The appearance of a new name among the list of socially known always stirred an indignation in her. She was not a bounder herself. The closely knit organization whose members poured tea, gave bazaars, occupied boxes at the theater had been, in her mind, a fixed and invulnerable institution neither to be taken by storm nor won by strategy. Thus she had excused her lack of social ambition and success by investing Society with an almost magical aloofness, a sort of superhuman cotorie of tea pourers and benefit givers that kept itself intact and beyond intrusion by the exercise of incredible diligence.
Among her day dreams during these years had been those of magnificent social successes, of long newspaper articles describing with awe her splendor and prestige. But in reality she would as soon have thought of breaking into society as of attacking twelve policemen with a carving knife. She resented therefore the appearance of new names in the society columns.
"Bounders," she would murmur to herself, half expecting that the Organization into which they had bounded would issue some outraged and withering excommunication upon the new tea pourer. But the name would appear again and again and after such innumerable appearances Mrs. Basine would automatically accept its presence within the Organization and rally quixotically to its defense against the other bounders struggling to invade the sanctity it had achieved.

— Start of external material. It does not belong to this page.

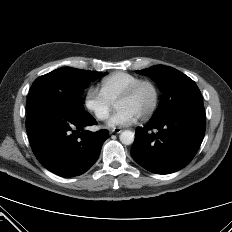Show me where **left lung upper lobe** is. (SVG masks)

And although during this period of her life Mrs. Basine had felt none of the low instincts which inspired the bounders to bound, she had endeavored to the best of her abilities to mimic as much as a humble outsider could the spiritual elegancies which distinguished the Organization. She succeeded in creating a formal atmosphere about her home, a dignity about her table of which she was modestly proud. She had felt in secret that any member of the Organization entering her house—an event of which she dreamed as a waveringly sophisticated child might dream of a fairy's visit—would have experienced no dismay.
Now this attitude which had characterized her married life was changing. Society was no longer an impregnable Organization. Mrs. Basine was, in fact, engaged determinedly upon its conquest and her attitude toward the detestable Mrs. Gilchrist was colored by that fact. An acquaintanceship with the Gilchrists had been achieved through manœuverings of her daughters as workers in charity bazaars managed by the woman.
Until the death of her husband Mrs. Basine had ignored her two daughters. A proprietory feeling in them which exhausted itself in dictating the surface details of their lives had been the extent of her interest. She had presumed during their childhood and adolescence that they were Basines—and nothing else. This had guided her parenthood. Being Basines, they must conform to Basinism which meant that they must be like their mother or their father and she struggled carelessly to see that their youth did not assert itself in ways inimical to her own characterization. Doris the younger was inclined to be beautiful. Fanny, however, had always seemed to her a more substantial person.
But her widowhood had brought a belated curiosity concerning these young women. She wondered at times what their dreams were. She understood that they were strangers and this began to interest her. She was proud of them and although undemonstrative would sometimes put her arms around both of them as they walked to a neighbor's after dinner.
They did not inspire the pride in her, however, that her son did. George had finished his law and she felt as she listened to him talk or watched his face at the table that he was somebody. There was an assurance and health about him. His keen-featured face, the straight black hair parted in the center, the movements of his lithe body, always quick and definite—and particularly his hands—these made her think of him vaguely as an artist, somebody different. She knew in her heart that although he seemed to differ in his ideas from none of their friends, he was not like other young men.